T = ["hello", "world", "test"]
print(sol.search_substrings(s, T))  # [0, 6, -1]

Complexity

  • ⏰ Time complexity: O(n * m), where n is the number of strings in T and m is the length of the string s. Finding a substring takes O(m) time in the worst case.
  • 🧺 Space complexity: O(n) as we need to store the result for each string in T.

Method 2 - Using suffix tree

Read more about suffix tree. We can first get all the suffices of s and check for each element t in T to see if t is the beginning part of any suffix. To make this more efficient, we can build a suffix tree and perform the operations.

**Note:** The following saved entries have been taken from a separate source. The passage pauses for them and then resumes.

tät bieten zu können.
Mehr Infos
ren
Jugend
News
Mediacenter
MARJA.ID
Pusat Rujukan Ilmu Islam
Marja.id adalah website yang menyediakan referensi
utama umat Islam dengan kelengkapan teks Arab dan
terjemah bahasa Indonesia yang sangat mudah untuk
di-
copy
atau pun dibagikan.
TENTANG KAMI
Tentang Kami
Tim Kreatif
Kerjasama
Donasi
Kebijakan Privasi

For example, s = "mississippi"; T = { "is", "sip", "hi", "sis" }.

The suffices of s

[0]“mississippi”
[1]“ississippi”
[2]“ssissippi”
[3]“sissippi”
[4]“issippi”
[5]“ssippi”
[6]“sippi”
[7]“ippi”
[8]“ppi”
[9]“pi”
[10]“i”
Then for “is” in T, we see it starts at the beginning of suffixes [1] and [4]. For “sip”, we see it in [6]. We do not see “hi” in the suffixes, but we do see “sis” in [3].

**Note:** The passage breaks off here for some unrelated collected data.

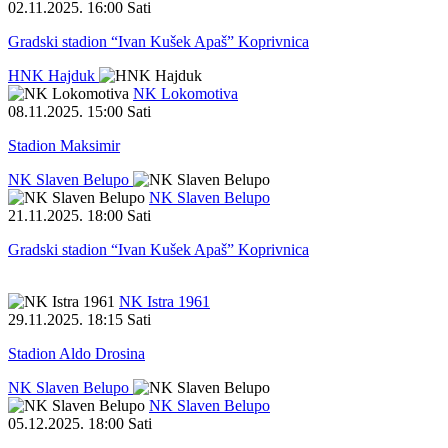
02.11.2025
.
16:00 Sati
Gradski stadion “Ivan Kušek Apaš” Koprivnica
HNK Hajduk
NK Lokomotiva
08.11.2025
.
15:00 Sati
Stadion Maksimir
NK Slaven Belupo
NK Slaven Belupo
21.11.2025
.
18:00 Sati
Gradski stadion “Ivan Kušek Apaš” Koprivnica
NK Istra 1961
29.11.2025
.
18:15 Sati
Stadion Aldo Drosina
NK Slaven Belupo
NK Slaven Belupo
05.12.2025
.
18:00 Sati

Lets  see how to build suffix tree - Suffix Tree ADT.

Code

Java
public class SuffixTree {
    private static final int ALPHABET_SIZE = 256;
    private Node root;
    
    private class Node {
        Node[] children = new Node[ALPHABET_SIZE];
        ArrayList<Integer> indices = new ArrayList<>();
    }
    
    public SuffixTree(String s) {
        root = new Node();
        for (int i = 0; i < s.length(); i++) {
            addSuffix(s.substring(i), i);
        }
    }
    
    private void addSuffix(String s, int index) {
        Node current = root;
        current.indices.add(index);
        for (char c : s.toCharArray()) {
            if (current.children[c] == null) {
                current.children[c] = new Node();
            }
            current = current.children[c];
            current.indices.add(index);
        }
    }
    
    public List<Integer> searchSubstrings(String s, String[] T) {
        List<Integer> result = new ArrayList<>();
        for (String t : T) {
            result.add(search(t));
        }
        return result;
    }
    
    private int search(String t) {
        Node current = root;
        for (char c : t.toCharArray()) {
            if (current.children[c] == null) {
                return -1;
            }
            current = current.children[c];
        }
        return current.indices.get(0);
    }

    public static void main(String[] args) {
        SuffixTree suffixTree = new SuffixTree("mississippi");
        String[] T = {"is", "sip", "hi", "sis"};
        System.out.println(suffixTree.searchSubstrings("mississippi", T)); // [1, 6, -1, 3]
    }
}
Python
class SuffixTreeNode:
    def __init__(self):
        self.children = {}
        self.indices = []

class SuffixTree:
    def __init__(self, s: str):
        self.root = SuffixTreeNode()
        for i in range(len(s)):
            self._add_suffix(s[i:], i)
    
    def _add_suffix(self, suffix: str, index: int):
        current = self.root
        current.indices.append(index)
        for char in suffix:
            if char not in current.children:
                current.children[char] = SuffixTreeNode()
            current = current.children[char]
            current.indices.append(index)
            
    def search_substrings(self, s: str, T: [str]) -> [int]:
        results = []
        for t in T:
            results.append(self._search(t))
        return results
    
    def _search(self, t: str) -> int:
        current = self.root
        for char in t:
            if char not in current.children:
                return -1
            current = current.children[char]
        return current.indices[0] if current.indices else -1

# Example usage
s = "mississippi"
T = ["is", "sip", "hi", "sis"]
suffix_tree = SuffixTree(s)
print(suffix_tree.search_substrings(s, T))  # [1, 6, -1, 3]

Complexity

  • ⏰ Time complexity: O(n + m + k), where n is the length of the string sm is the number of strings in T, and k is the total length of all strings in T. Building the suffix tree takes O(n), and each search operation takes O(m + k).
  • 🧺 Space complexity: O(n) for storing the suffix tree.